### Work order
Beginning at the line that contains "Najczęściej zadawane pytania" and finishing at the line that contains "Проволока для сварки", output the data below exactly. Include both end lines and no pictures.

### Material provided
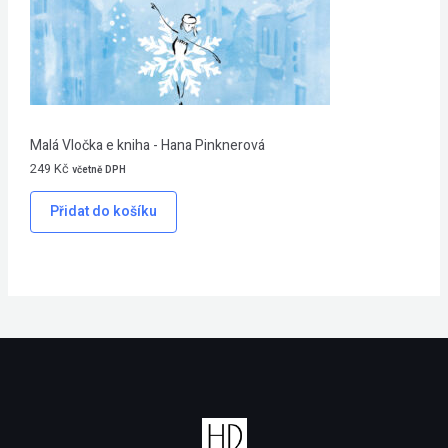
Malá Vločka e kniha - Hana Pinknerová
249
Kč
včetně DPH
Přidat do košíku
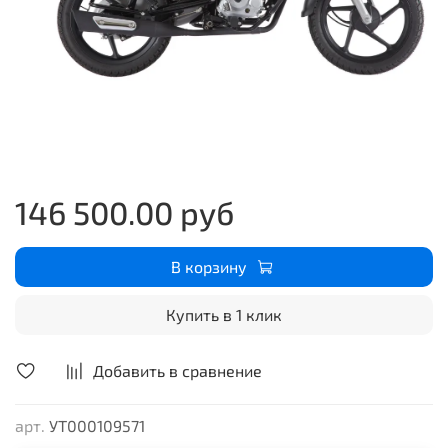
146 500.00 руб
В корзину
Купить в 1 клик
Добавить в сравнение
арт.
УТ000109571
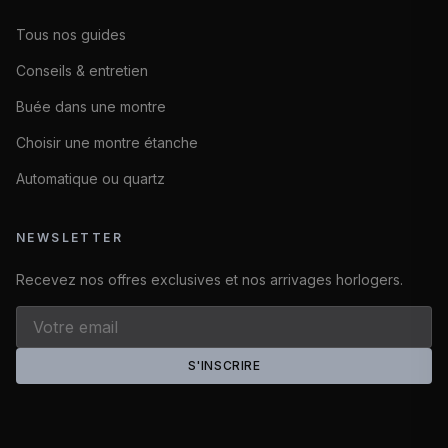
Tous nos guides
Conseils & entretien
Buée dans une montre
Choisir une montre étanche
Automatique ou quartz
NEWSLETTER
Recevez nos offres exclusives et nos arrivages horlogers.
S'INSCRIRE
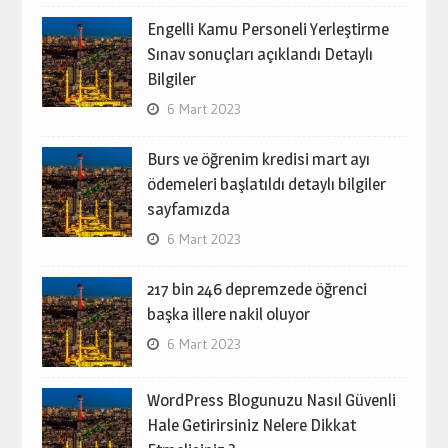
Engelli Kamu Personeli Yerleştirme
Sınav sonuçları açıklandı Detaylı
Bilgiler
6 Mart 2023
Burs ve öğrenim kredisi mart ayı
ödemeleri başlatıldı detaylı bilgiler
sayfamızda
6 Mart 2023
217 bin 246 depremzede öğrenci
başka illere nakil oluyor
6 Mart 2023
WordPress Blogunuzu Nasıl Güvenli
Hale Getirirsiniz Nelere Dikkat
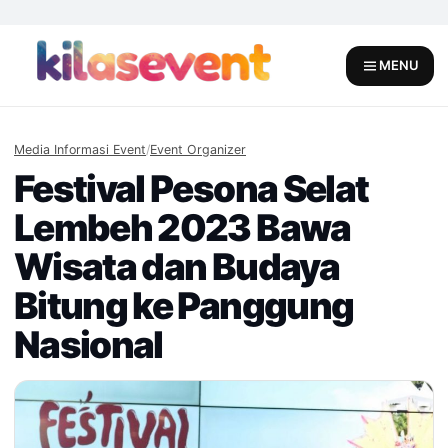
Skip
to
content
MENU
Media Informasi Event
/
Event Organizer
Festival Pesona Selat
Lembeh 2023 Bawa
Wisata dan Budaya
Bitung ke Panggung
Nasional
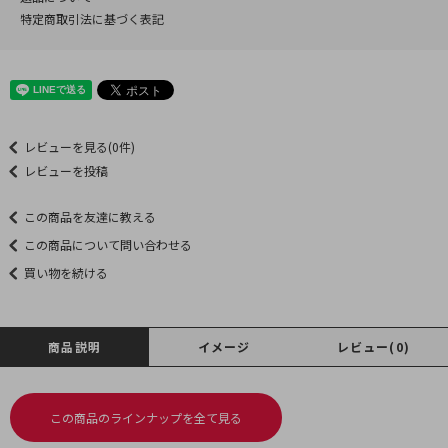
特定商取引法に基づく表記
レビューを見る(0件)
レビューを投稿
この商品を友達に教える
この商品について問い合わせる
買い物を続ける
商品説明
イメージ
レビュー(0)
この商品のラインナップを全て見る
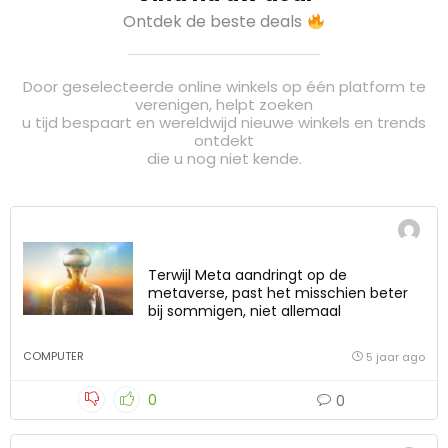
Ontdek de beste deals
Door geselecteerde online winkels op één platform te
verenigen, helpt zoeken
u tijd bespaart en wereldwijd nieuwe winkels en trends
ontdekt
die u nog niet kende.
Terwijl Meta aandringt op de
metaverse, past het misschien beter
bij sommigen, niet allemaal
COMPUTER
5 jaar ago
0
0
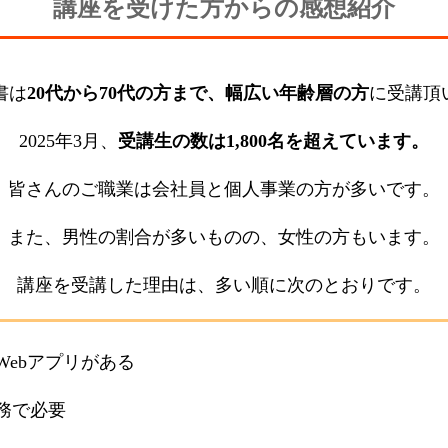
講座を受けた方からの感想紹介
科書は
20代から70代の方まで、幅広い年齢層の方
に受講頂
2025年3月、
受講生の数は1,800名を超えています。
皆さんのご職業は会社員と個人事業の方が多いです。
また、男性の割合が多いものの、女性の方もいます。
講座を受講した理由は、多い順に次のとおりです。
Webアプリがある
務で必要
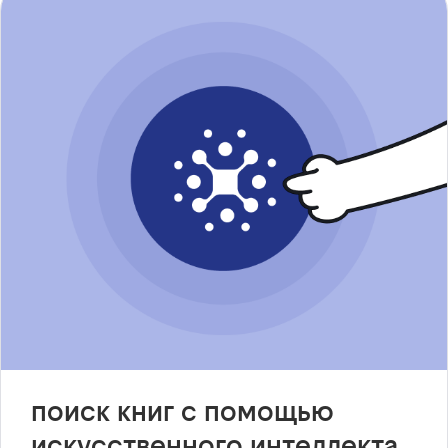
поиск книг с помощью
искусственного интеллекта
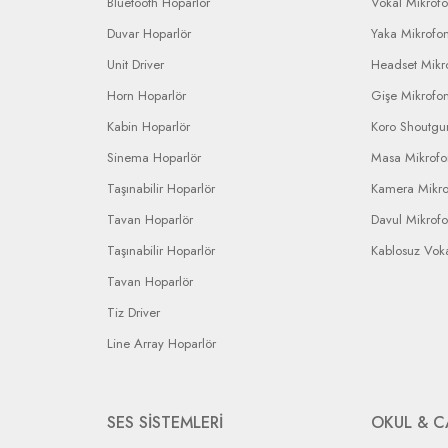
Bluetooth Hoparlör
Vokal Mikrof
Duvar Hoparlör
Yaka Mikrofo
Unit Driver
Headset Mikr
Horn Hoparlör
Gişe Mikrofo
Kabin Hoparlör
Koro Shoutgu
Sinema Hoparlör
Masa Mikrof
Taşınabilir Hoparlör
Kamera Mikr
Tavan Hoparlör
Davul Mikrof
Taşınabilir Hoparlör
Kablosuz Vok
Tavan Hoparlör
Tiz Driver
Line Array Hoparlör
SES SİSTEMLERİ
OKUL & C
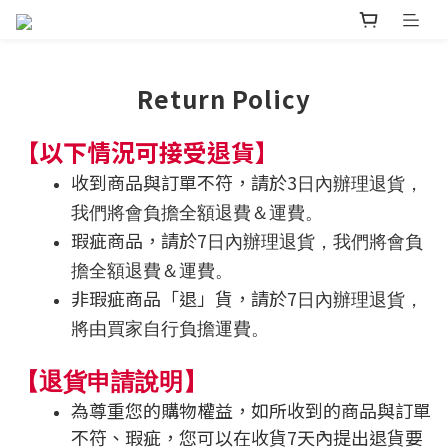
Return Policy
【以下情況可接受退貨】
收到商品與訂單不符，請於
3
日內辦理退貨，
我們將會負擔全額退費＆運費。
瑕疵商品，請於
7
日內辦理退貨，我們將會負
擔全額退費＆運費。
非瑕疵商品「退」貨，請於
7
日內辦理退貨，
將由買家自行負擔運費。
【退貨申請說明】
為尊重您的購物權益，如所收到的商品與訂單
不符、瑕疵，您可以在收貨
7
天內提出退貨要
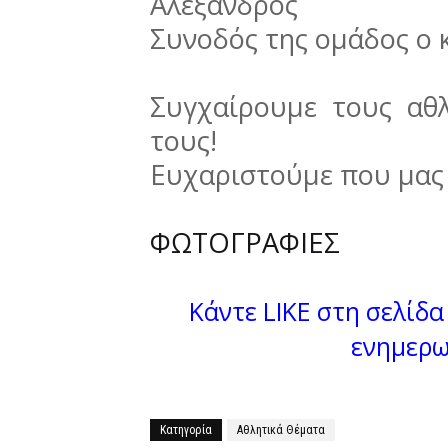
Αλέξανδρος
Συνοδός της ομάδος ο 
Συγχαίρουμε τους αθλ
τους!
Ευχαριστούμε που μας
ΦΩΤΟΓΡΑΦΙΕΣ
Κάντε LIKE στη σελίδα 
ενημερω
Κατηγορία
Αθλητικά Θέματα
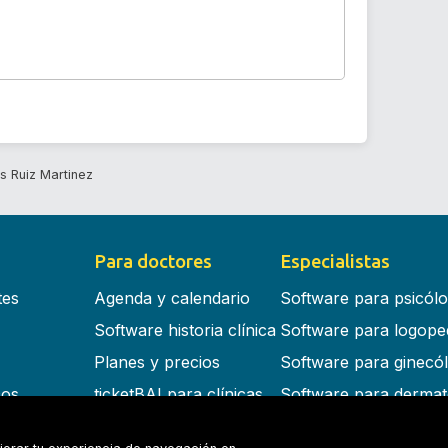
s Ruiz Martinez
Para doctores
Especialistas
tes
Agenda y calendario
Software para psicól
Software historia clínica
Software para logope
Planes y precios
Software para ginecó
cos
ticketBAI para clínicas
Software para dermat
s en la nube
Software para dentist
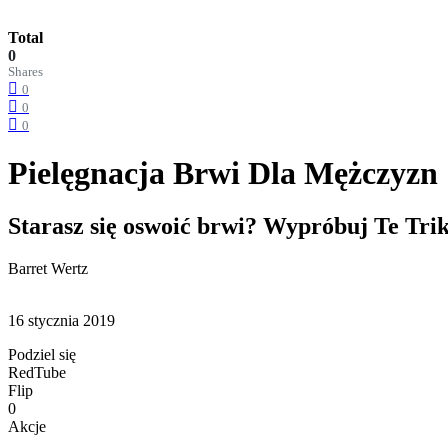
Total
0
Shares
0
0
0
Pielęgnacja Brwi Dla Mężczyzn
Starasz się oswoić brwi? Wypróbuj Te Trik
Barret Wertz
16 stycznia 2019
Podziel się
RedTube
Flip
0
Akcje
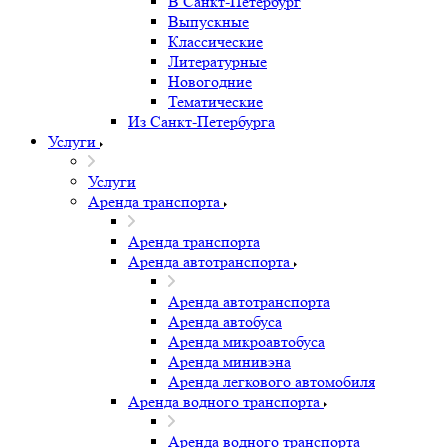
В Санкт-Петербург
Выпускные
Классические
Литературные
Новогодние
Тематические
Из Санкт-Петербурга
Услуги
Услуги
Аренда транспорта
Аренда транспорта
Аренда автотранспорта
Аренда автотранспорта
Аренда автобуса
Аренда микроавтобуса
Аренда минивэна
Аренда легкового автомобиля
Аренда водного транспорта
Аренда водного транспорта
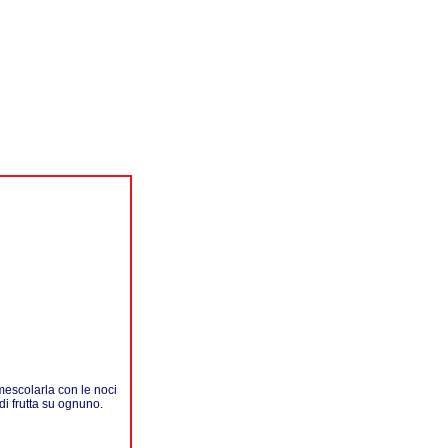
 mescolarla con le noci
 di frutta su ognuno.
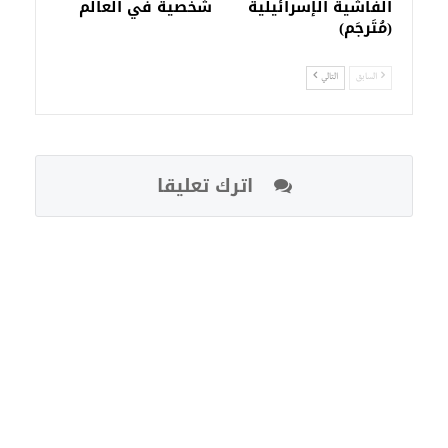
الفاشية الإسرائيلية
شخصية في العالم
(مُتَرجَم)
السابق
التالي
اترك تعليقا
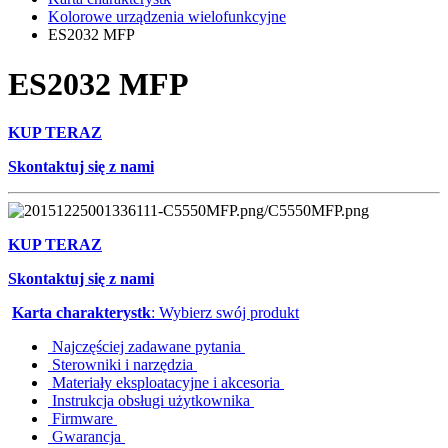
Kolorowe urządzenia wielofunkcyjne
ES2032 MFP
ES2032 MFP
KUP TERAZ
Skontaktuj się z nami
KUP TERAZ
Skontaktuj się z nami
Karta charakterystk
: Wybierz swój produkt
Najczęściej zadawane pytania
Sterowniki i narzędzia
Materiały eksploatacyjne i akcesoria
Instrukcja obsługi użytkownika
Firmware
Gwarancja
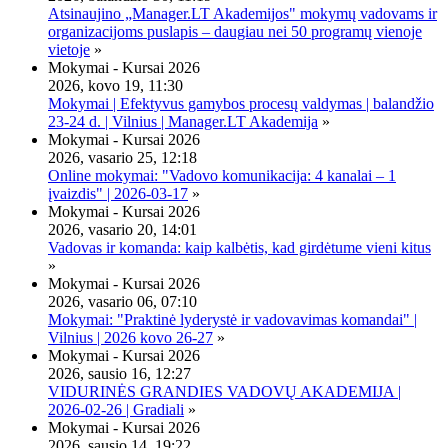
Atsinaujino „Manager.LT Akademijos" mokymų vadovams ir
organizacijoms puslapis – daugiau nei 50 programų vienoje
vietoje
»
Mokymai - Kursai 2026
2026, kovo 19, 11:30
Mokymai | Efektyvus gamybos procesų valdymas | balandžio
23-24 d. | Vilnius | Manager.LT Akademija
»
Mokymai - Kursai 2026
2026, vasario 25, 12:18
Online mokymai: "Vadovo komunikacija: 4 kanalai – 1
įvaizdis" | 2026-03-17
»
Mokymai - Kursai 2026
2026, vasario 20, 14:01
Vadovas ir komanda: kaip kalbėtis, kad girdėtume vieni kitus
»
Mokymai - Kursai 2026
2026, vasario 06, 07:10
Mokymai: "Praktinė lyderystė ir vadovavimas komandai" |
Vilnius | 2026 kovo 26-27
»
Mokymai - Kursai 2026
2026, sausio 16, 12:27
VIDURINĖS GRANDIES VADOVŲ AKADEMIJA |
2026-02-26 | Gradiali
»
Mokymai - Kursai 2026
2026, sausio 14, 19:22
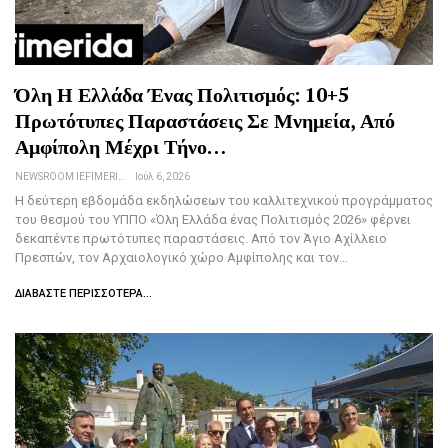
Όλη Η Ελλάδα Ένας Πολιτισμός: 10+5
Πρωτότυπες Παραστάσεις Σε Μνημεία, Από
Αμφίπολη Μέχρι Τήνο…
NEWSROOM IEFIMERIDA.GR
Ιούλ 6, 2026
Η δεύτερη εβδομάδα εκδηλώσεων του καλλιτεχνικού προγράμματος
του θεσμού του ΥΠΠΟ «Όλη Ελλάδα ένας Πολιτισμός 2026» φέρνει
δεκαπέντε πρωτότυπες παραστάσεις. Από τον Άγιο Αχίλλειο
Πρεσπών, τον Αρχαιολογικό χώρο Αμφίπολης και τον…
ΔΙΑΒΆΣΤΕ ΠΕΡΙΣΣΌΤΕΡΑ...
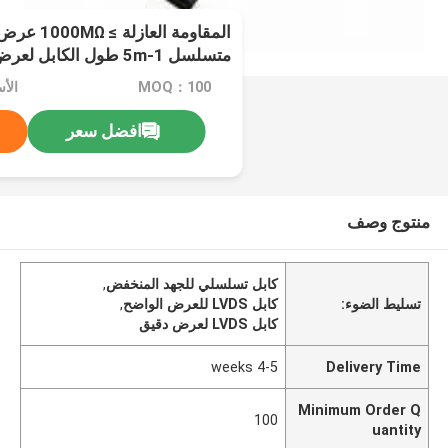
المقاومة ال
متسلسل 1-5m طول الكابل لعرض واضح ودقيق
MOQ：100
الأسع
افضل سعر
منتوج وصف
كابل تسلسلي للجهد المنخفض
,
تسليط الضوء:
كابل LVDS للعرض الواضح
,
كابل LVDS لعرض دقيق
4-5 weeks
Delivery Time
Minimum Order Q
100
uantity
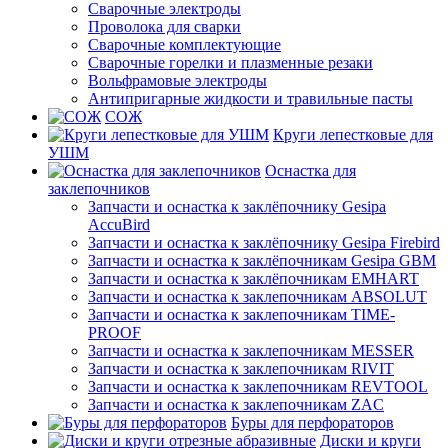
Сварочные электроды
Проволока для сварки
Сварочные комплектующие
Сварочные горелки и плазменные резаки
Вольфрамовые электроды
Антипригарные жидкости и травильные пасты
СОЖ
Круги лепестковые для
УШМ
Оснастка для
заклепочников
Запчасти и оснастка к заклёпочнику Gesipa
AccuBird
Запчасти и оснастка к заклёпочнику Gesipa Firebird
Запчасти и оснастка к заклёпочникам Gesipa GBM
Запчасти и оснастка к заклёпочникам EMHART
Запчасти и оснастка к заклепочникам ABSOLUT
Запчасти и оснастка к заклепочникам TIME-
PROOF
Запчасти и оснастка к заклепочникам MESSER
Запчасти и оснастка к заклепочникам RIVIT
Запчасти и оснастка к заклепочникам REVTOOL
Запчасти и оснастка к заклепочникам ZAC
Буры для перфораторов
Диски и круги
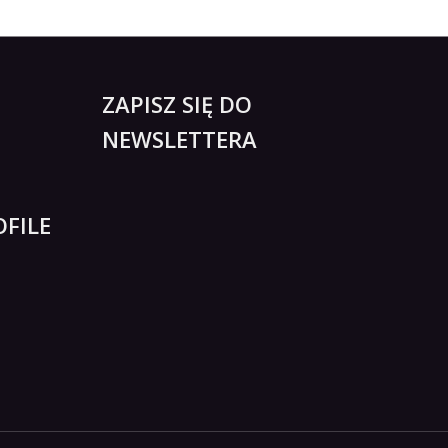
ZAPISZ SIĘ DO
NEWSLETTERA
FILE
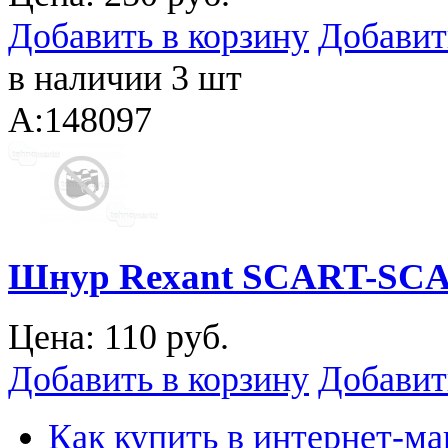
Добавить в корзину
Добавит
в наличии 3 шт
A:148097
Шнур Rexant SCART-SCA
Цена:
110 руб.
Добавить в корзину
Добавит
Как купить в интернет-ма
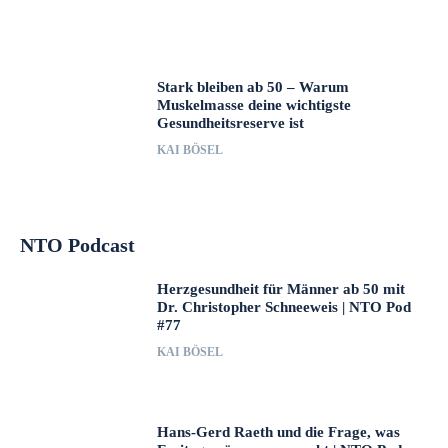
Stark bleiben ab 50 – Warum
Muskelmasse deine wichtigste
Gesundheitsreserve ist
KAI BÖSEL
NTO Podcast
Herzgesundheit für Männer ab 50 mit
Dr. Christopher Schneeweis | NTO Pod
#77
KAI BÖSEL
Hans-Gerd Raeth und die Frage, was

### Reply to the exercise
Najczęściej zadawane pytania
Sterowniki i narzędzia
Materiały eksploatacyjne i akcesoria
Instrukcja obsługi użytkownika
Firmware
Gwarancja
Atsinaujino „Manager.LT Akademijos" mokymų vadovams ir
organizacijoms puslapis – daugiau nei 50 programų vienoje
vietoje
»
Mokymai - Kursai 2026
2026, kovo 19, 11:30
Mokymai | Efektyvus gamybos procesų valdymas | balandžio
23-24 d. | Vilnius | Manager.LT Akademija
»
Mokymai - Kursai 2026
2026, vasario 25, 12:18
Online mokymai: "Vadovo komunikacija: 4 kanalai – 1
įvaizdis" | 2026-03-17
»
Mokymai - Kursai 2026
2026, vasario 20, 14:01
Vadovas ir komanda: kaip kalbėtis, kad girdėtume vieni kitus
»
Mokymai - Kursai 2026
2026, vasario 06, 07:10
Mokymai: "Praktinė lyderystė ir vadovavimas komandai" |
Vilnius | 2026 kovo 26-27
»
Mokymai - Kursai 2026
2026, sausio 16, 12:27
VIDURINĖS GRANDIES VADOVŲ AKADEMIJA |
2026-02-26 | Gradiali
»
Mokymai - Kursai 2026
2026, sausio 14, 19:22
Όλη Η Ελλάδα Ένας Πολιτισμός: 10+5
Πρωτότυπες Παραστάσεις Σε Μνημεία, Από
Αμφίπολη Μέχρι Τήνο…
NEWSROOM IEFIMERIDA.GR
Ιούλ 6, 2026
Η δεύτερη εβδομάδα εκδηλώσεων του καλλιτεχνικού προγράμματος
του θεσμού του ΥΠΠΟ «Όλη Ελλάδα ένας Πολιτισμός 2026» φέρνει
δεκαπέντε πρωτότυπες παραστάσεις. Από τον Άγιο Αχίλλειο
Πρεσπών, τον Αρχαιολογικό χώρο Αμφίπολης και τον…
ΔΙΑΒΆΣΤΕ ΠΕΡΙΣΣΌΤΕΡΑ...
المقاومة ال
متسلسل 1-5m طول الكابل لعرض واضح ودقيق
MOQ：100
الأسع
افضل سعر
منتوج وصف
كابل تسلسلي للجهد المنخفض
,
تسليط الضوء:
كابل LVDS للعرض الواضح
,
كابل LVDS لعرض دقيق
4-5 weeks
Delivery Time
Minimum Order Q
100
uantity
Сварочные электроды
Проволока для сварки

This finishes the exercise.